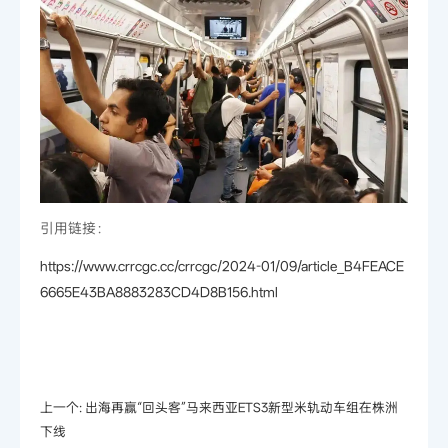
引用链接：
https://www.crrcgc.cc/crrcgc/2024-01/09/article_B4FEACE
6665E43BA8883283CD4D8B156.html
上一个:
出海再赢“回头客”马来西亚ETS3新型米轨动车组在株洲
下线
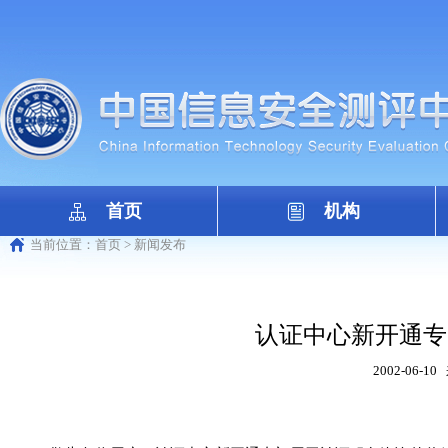
首页
机构
当前位置：
首页
>
新闻发布
认证中心新开通专
2002-06-10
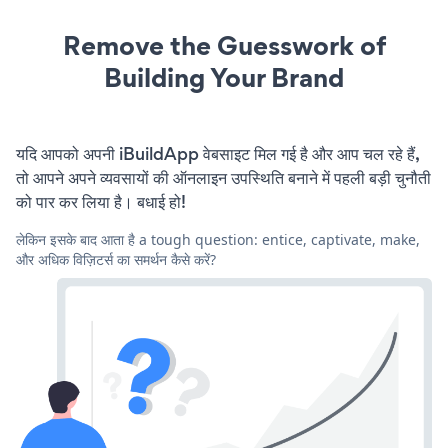
Remove the Guesswork of
Building Your Brand
यदि आपको अपनी iBuildApp वेबसाइट मिल गई है और आप चल रहे हैं,
तो आपने अपने व्यवसायों की ऑनलाइन उपस्थिति बनाने में पहली बड़ी चुनौती
को पार कर लिया है। बधाई हो!
लेकिन इसके बाद आता है a tough question: entice, captivate, make,
और अधिक विज़िटर्स का समर्थन कैसे करें?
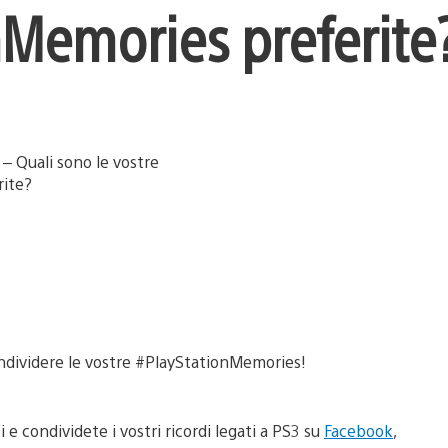
nMemories preferite
condividere le vostre #PlayStationMemories!
i e condividete i vostri ricordi legati a PS3 su
Facebook
,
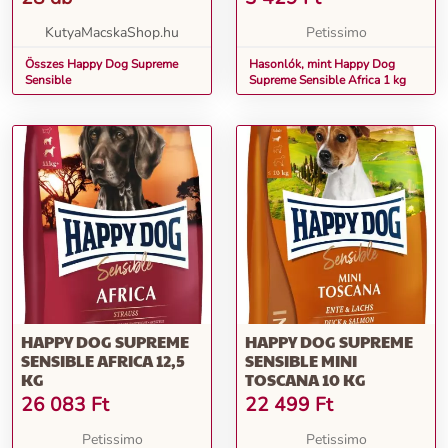
KutyaMacskaShop.hu
Petissimo
Összes Happy Dog Supreme
Hasonlók, mint Happy Dog
Sensible
Supreme Sensible Africa 1 kg
HAPPY DOG SUPREME
HAPPY DOG SUPREME
SENSIBLE AFRICA 12,5
SENSIBLE MINI
KG
TOSCANA 10 KG
26 083
Ft
22 499
Ft
Petissimo
Petissimo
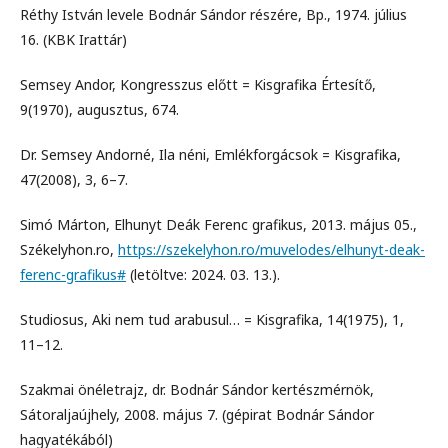
Réthy István levele Bodnár Sándor részére, Bp., 1974. július
16. (KBK Irattár)
Semsey Andor, Kongresszus előtt = Kisgrafika Értesítő,
9(1970), augusztus, 674.
Dr. Semsey Andorné, Ila néni, Emlékforgácsok = Kisgrafika,
47(2008), 3, 6–7.
Simó Márton, Elhunyt Deák Ferenc grafikus, 2013. május 05.,
Székelyhon.ro,
https://szekelyhon.ro/muvelodes/elhunyt-deak-
ferenc-grafikus#
(letöltve: 2024. 03. 13.).
Studiosus, Aki nem tud arabusul… = Kisgrafika, 14(1975), 1,
11–12.
Szakmai önéletrajz, dr. Bodnár Sándor kertészmérnök,
Sátoraljaújhely, 2008. május 7. (gépirat Bodnár Sándor
hagyatékából)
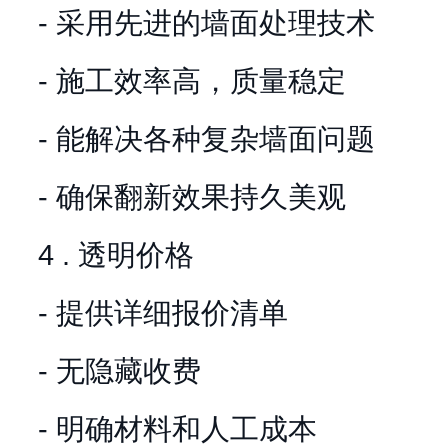
- 采用先进的墙面处理技术
- 施工效率高，质量稳定
- 能解决各种复杂墙面问题
- 确保翻新效果持久美观
4 . 透明价格
- 提供详细报价清单
- 无隐藏收费
- 明确材料和人工成本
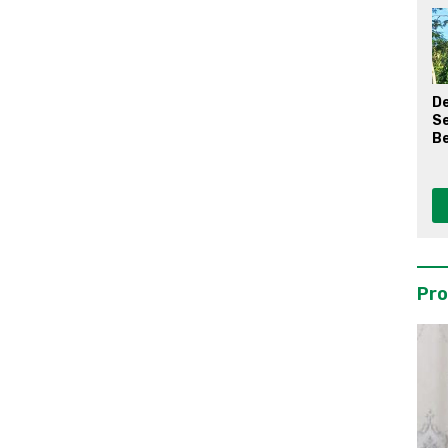
D
S
Be
Pro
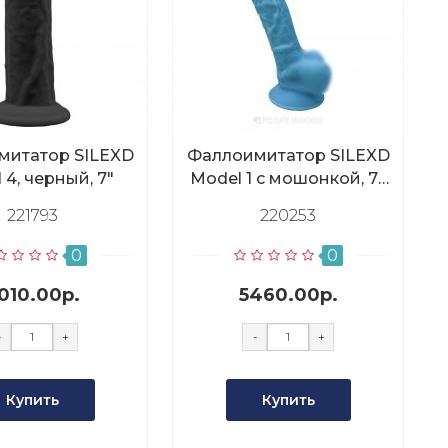
митатор SILEXD
Фаллоимитатор SILEXD
 4, черный, 7"
Model 1 с мошонкой, 7",
голубой
221793
220253
0
0
010.00р.
5460.00р.
-
+
-
+
Купить
Купить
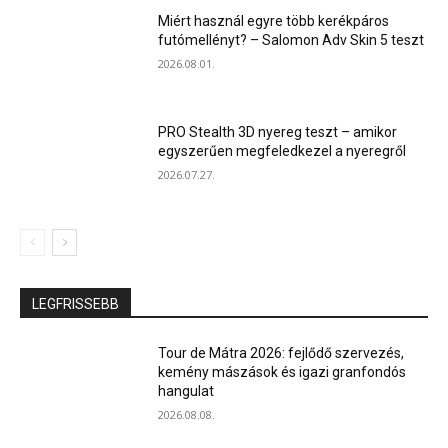
Miért használ egyre több kerékpáros
futómellényt? – Salomon Adv Skin 5 teszt
2026.08.01.
PRO Stealth 3D nyereg teszt – amikor
egyszerűen megfeledkezel a nyeregről
2026.07.27.
LEGFRISSEBB
Tour de Mátra 2026: fejlődő szervezés,
kemény mászások és igazi granfondós
hangulat
2026.08.08.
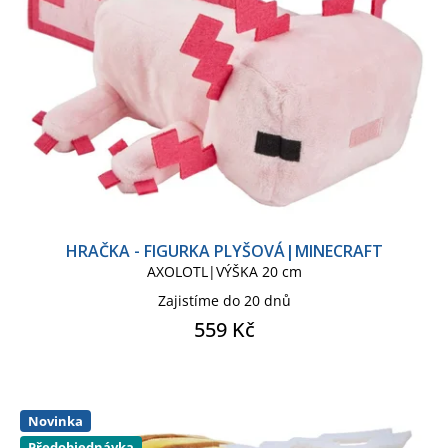
NINTENDO
OH MY POP!
PÁN PRSTENŮ
PÁN PRSTENŮ SÉRIE
PLAYSTATION PS4
POKÉMON
HRAČKA - FIGURKA PLYŠOVÁ|MINECRAFT
POKÉMON SÉRIE
AXOLOTL|VÝŠKA 20 cm
Zajistíme do 20 dnů
PRASÁTKO PEPPA
559 Kč
RICK AND MORTY
SNOOPY
Novinka
SONIC
SOUTH PARK
Předobjednávka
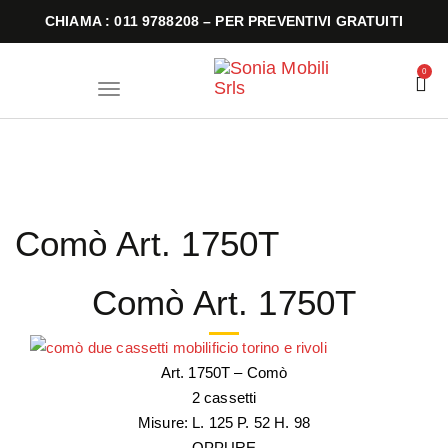
CHIAMA : 011 9788208 – PER PREVENTIVI GRATUITI
0
T
o
g
g
l
e
n
a
v
i
Comò Art. 1750T
g
a
t
i
Comò Art. 1750T
o
n
Art. 1750T – Comò
2 cassetti
Misure: L. 125 P. 52 H. 98
OPPURE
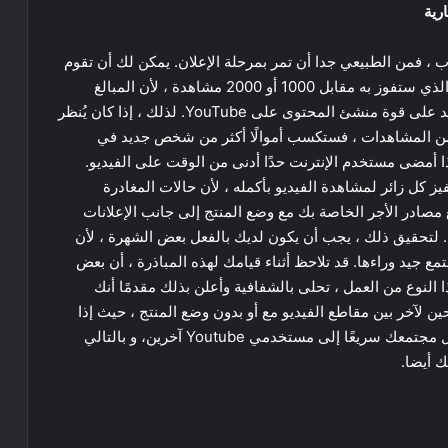
، فمن الطبيعي جدا أن تمر بمرحلة الإعلان. يمكن لك أن تقوم
بتفعيلها في كل فيديو نشرته. لا يمكنني إخبارك بالمبلغ الذي ستفوز به مقابل 1000 أو 2000 مشاهدة ، لأن المبالغ
الممنوحة لا تعتمد فقط على عدد المشاهدات ، بل تعتمد على قوة منشئ المحتوى على YouTube. لذلك ، إذا كان يُنظر
من المشاهدات ، فستكسب أموالًا أكثر من شخص جديد في
ذا أمضى مستخدم الإنترنت حدًا أدنى من الوقت على الفيديو.
 كل زائر لمشاهدة الفيديو بأكمله ، لأن حالات المغادرة
مصادر الأجر الخاصة بك مع وضع المنتج إلى جانب الإعلانات
ه. لتحقيق ذلك ، يجب أن يكون لديك بالفعل بعض الشهرة ، لأن
ع جيد وراءها. قد تلاحظ أثناء قيامك لهذه المباذرة ، أن بعض
ا النوع من العمل ، تحلى بالشفافية وأعلن بذلك مقدمًا أنك
لآخر بين مقاطع الفيديو مع أو بدون وضع المنتج ، حيث إذا
أنشأت كل محتوى فيديو لعلامة تجارية معينة ، فسيتحول مجتمعك سريعًا إلى مستخدمي Youtube آخرين، و بالتالي
ك أيضا.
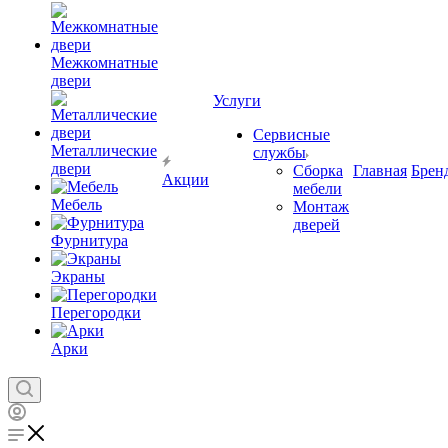
Межкомнатные
двери
Услуги
Сервисные
Металлические
службы
двери
Сборка
Главная
Брен
Акции
мебели
Мебель
Монтаж
дверей
Фурнитура
Экраны
Перегородки
Арки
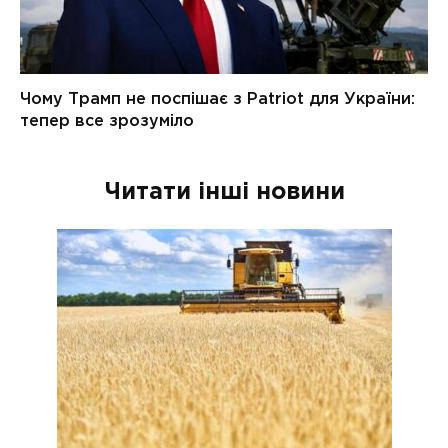
Читати інші новини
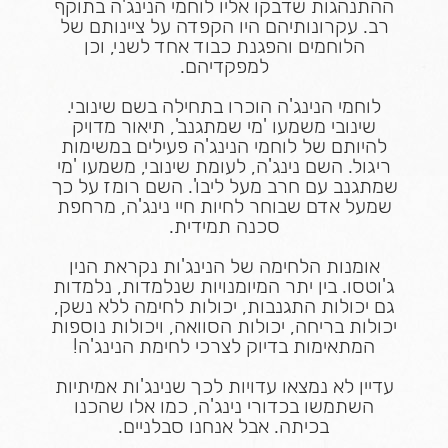
ההתנהגות שדבקו אליו לוחמי הנינג'ה בתוקף
רב. עקרונותיהם היו הקפדה על ציינותם של
הלוחמים והפגנת כבוד אחד לשני, וכן
למפקדיהם.
לוחמי הנינג'ה הוכרו בתחילה בשם שינובי.
שינובי משמעו 'מי שמתגנב', תיאור מדויק
להיותם של לוחמי הנינג'ה פעילים במשימות
ריגול. השם נינג'ה, לעומת שינובי, משמעו 'מי
שמתגנב עם חרב מעל ליבו'. השם רומז על כך
שמעל אדם שבוחר לחיות חיי נינג'ה, מרחפת
סכנה תמידית.
אומנות הלחימה של הנינג'ות נקראת הנין
ג'וטסו. בין יתר המיומנויות שנלמדות, נלמדות
גם יכולות התגנבות, יכולות לחימה ללא נשק,
יכולות בריחה, יכולות הסוואה, ויכולות נוספות
המתאימות בדיוק לצרכי לחימת הנינג'ה!
עדיין לא נמצאו עדויות לכך שנינג'ות אמיתיות
השתמשו בכדורי נינג'ה, כמו אלו שהכנו
בכיתה. אבל אנחנו סבלניים.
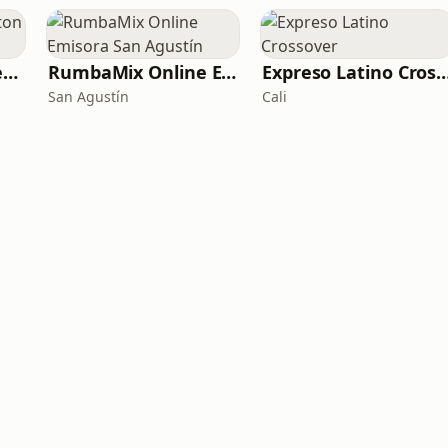
Clasicos De Reggaeton by PMPradio
RumbaMix Online Emisora San Agustín
Expreso Latino Cro
San Agustín
Cali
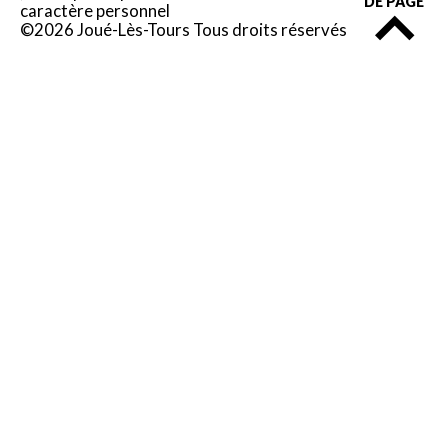
DE PAGE
caractère personnel
©2026 Joué-Lès-Tours Tous droits réservés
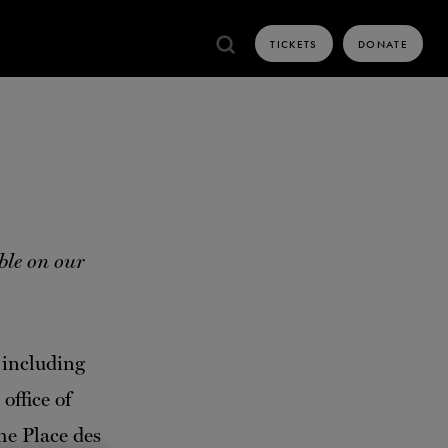
TICKETS
DONATE
CONTACT
VIDEOS
ummer
The Nutcracke
TH
ST
TH
TH
29
TO
31
, 2026
FROM
DECEMBER 5
TO
30
, 2
 Dreams
ble on our
 including
office of
he Place des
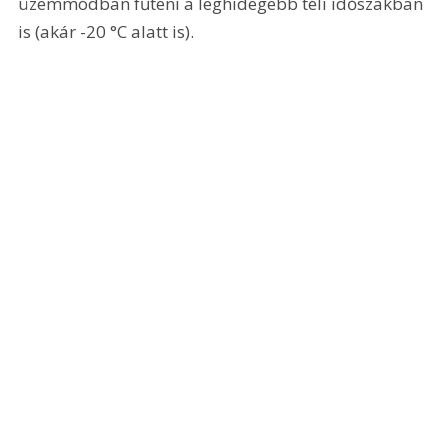
üzemmódban fűteni a leghidegebb téli időszakban 
is (akár -20 °C alatt is).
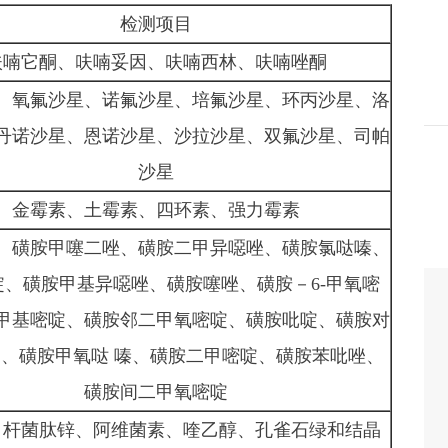
检测项目
呋喃它酮、呋喃妥因、呋喃西林、呋喃唑酮
、氧氟沙星、诺氟沙星、培氟沙星、环丙沙星、洛
丹诺沙星、恩诺沙星、沙拉沙星、双氟沙星、司帕
沙星
金霉素、土霉素、四环素、强力霉素
、磺胺甲噻二唑、磺胺二甲异噁唑、磺胺氯哒嗪、
啶、磺胺甲基异噁唑、磺胺噻唑、磺胺－
6-甲氧嘧
甲基嘧啶、磺胺邻二甲氧嘧啶、磺胺吡啶、磺胺对
、磺胺甲氧哒 嗪、磺胺二甲嘧啶、磺胺苯吡唑、
磺胺间二甲氧嘧啶
、杆菌肽锌、阿维菌素、喹乙醇、孔雀石绿和结晶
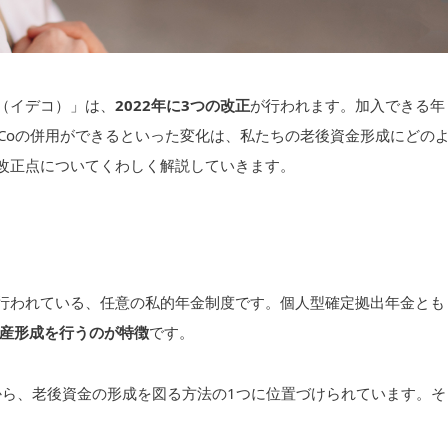
o（イデコ）」は、
2022年に3つの改正
が行われます。加入できる年
eCoの併用ができるといった変化は、私たちの老後資金形成にどの
の改正点についてくわしく解説していきます。
て行われている、任意の私的年金制度です。個人型確定拠出年金とも
産形成を行うのが特徴
です。
から、老後資金の形成を図る方法の1つに位置づけられています。そ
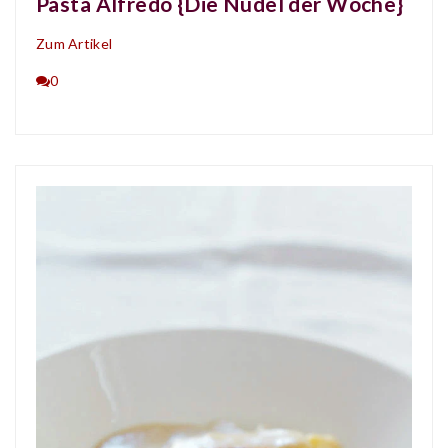
Pasta Alfredo {Die Nudel der Woche}
Zum Artikel
0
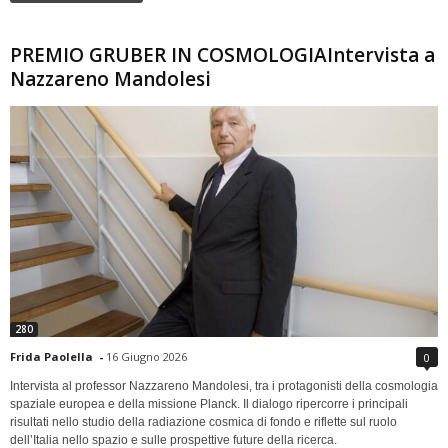
PREMIO GRUBER IN COSMOLOGIAIntervista a
Nazzareno Mandolesi
280
Frida Paolella
-
16 Giugno 2026
0
Intervista al professor Nazzareno Mandolesi, tra i protagonisti della cosmologia
spaziale europea e della missione Planck. Il dialogo ripercorre i principali
risultati nello studio della radiazione cosmica di fondo e riflette sul ruolo
dell’Italia nello spazio e sulle prospettive future della ricerca.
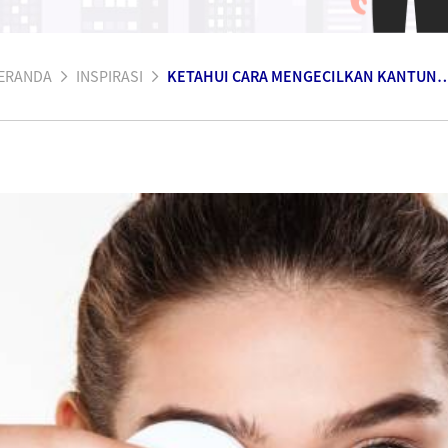
ERANDA
INSPIRASI
KETAHUI CARA MENGECILKAN KAN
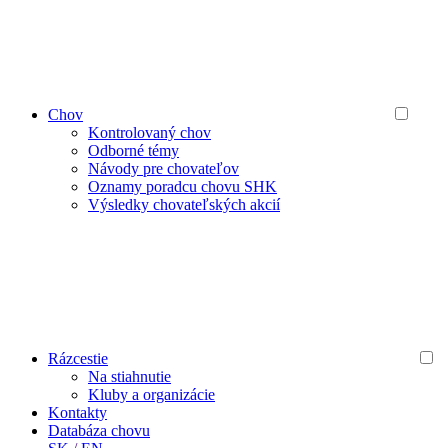
Chov
Kontrolovaný chov
Odborné témy
Návody pre chovateľov
Oznamy poradcu chovu SHK
Výsledky chovateľských akcií
Rázcestie
Na stiahnutie
Kluby a organizácie
Kontakty
Databáza chovu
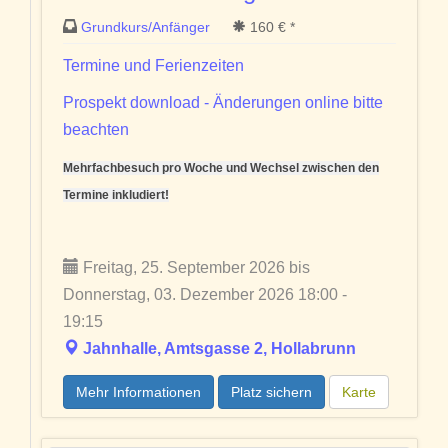
Grundkurs/Anfänger
160 € *
Termine und Ferienzeiten
Prospekt download - Änderungen online bitte
beachten
Mehrfachbesuch pro Woche und Wechsel zwischen den
Termine inkludiert!
Freitag, 25. September 2026 bis
Donnerstag, 03. Dezember 2026 18:00 -
19:15
Jahnhalle, Amtsgasse 2, Hollabrunn
Mehr Informationen
Platz sichern
Karte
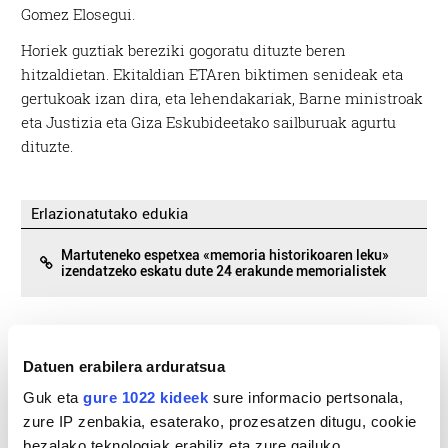
Gomez Elosegui.
Horiek guztiak bereziki gogoratu dituzte beren
hitzaldietan. Ekitaldian ETAren biktimen senideak eta
gertukoak izan dira, eta lehendakariak, Barne ministroak
eta Justizia eta Giza Eskubideetako sailburuak agurtu
dituzte.
Erlazionatutako edukia
Martuteneko espetxea «memoria historikoaren leku»
izendatzeko eskatu dute 24 erakunde memorialistek
Datuen erabilera arduratsua
Guk eta
gure 1022 kideek
sure informacio pertsonala,
zure IP zenbakia, esaterako, prozesatzen ditugu, cookie
bezalako teknologiak erabiliz eta zure gailuko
——————
▸ **Assignment**
Wherever a line in the data above contains the word "teszt", copy that line.

▸ **Task solution**
futómellényt? – Salomon Adv Skin 5 teszt
PRO Stealth 3D nyereg teszt – amikor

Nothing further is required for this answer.